Task details: Skip the pictures and repeat each line of the data exactly.

Records for the task:
****

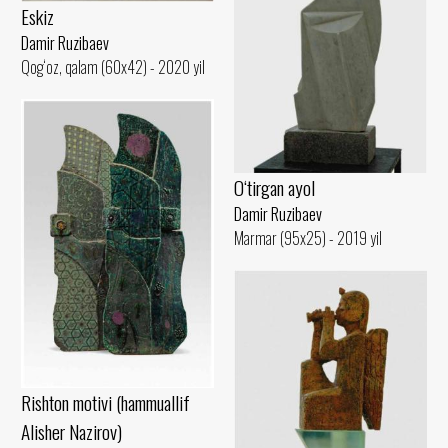
Eskiz
Damir Ruzibaev
Qog‘oz, qalam (60x42) - 2020 yil
O‘tirgan ayol
Damir Ruzibaev
Marmar (95x25) - 2019 yil
Rishton motivi (hammuallif
Alisher Nazirov)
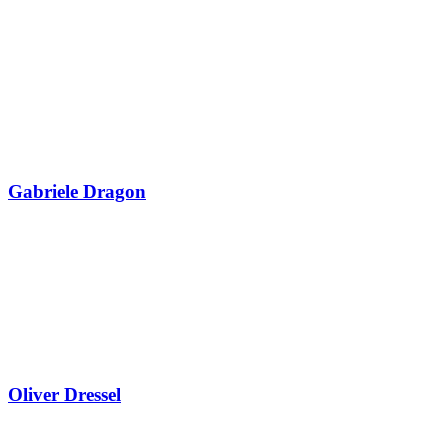
Gabriele Dragon
Oliver Dressel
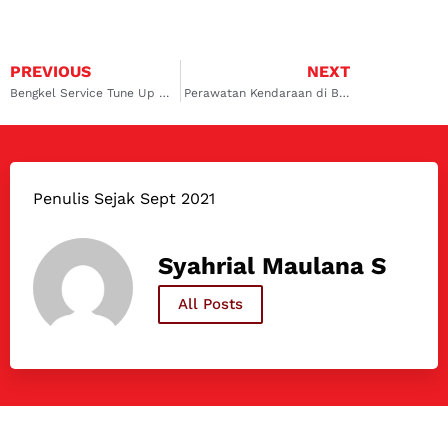
PREVIOUS
NEXT
Bengkel Service Tune Up Mobil Berkualitas Untuk Anda
Perawatan Kendaraan di Bengkel Terdekat Service AC Mobil
Penulis Sejak Sept 2021
Syahrial Maulana S
All Posts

****

Solution for this problem:
Eskiz
Damir Ruzibaev
Qog‘oz, qalam (60x42) - 2020 yil
O‘tirgan ayol
Damir Ruzibaev
Marmar (95x25) - 2019 yil
Rishton motivi (hammuallif
Alisher Nazirov)
Gabriele Dragon
Oliver Dressel
PREVIOUS
NEXT
Bengkel Service Tune Up Mobil Berkualitas Untuk Anda
Perawatan Kendaraan di Bengkel Terdekat Service AC Mobil
Penulis Sejak Sept 2021
Syahrial Maulana S
All Posts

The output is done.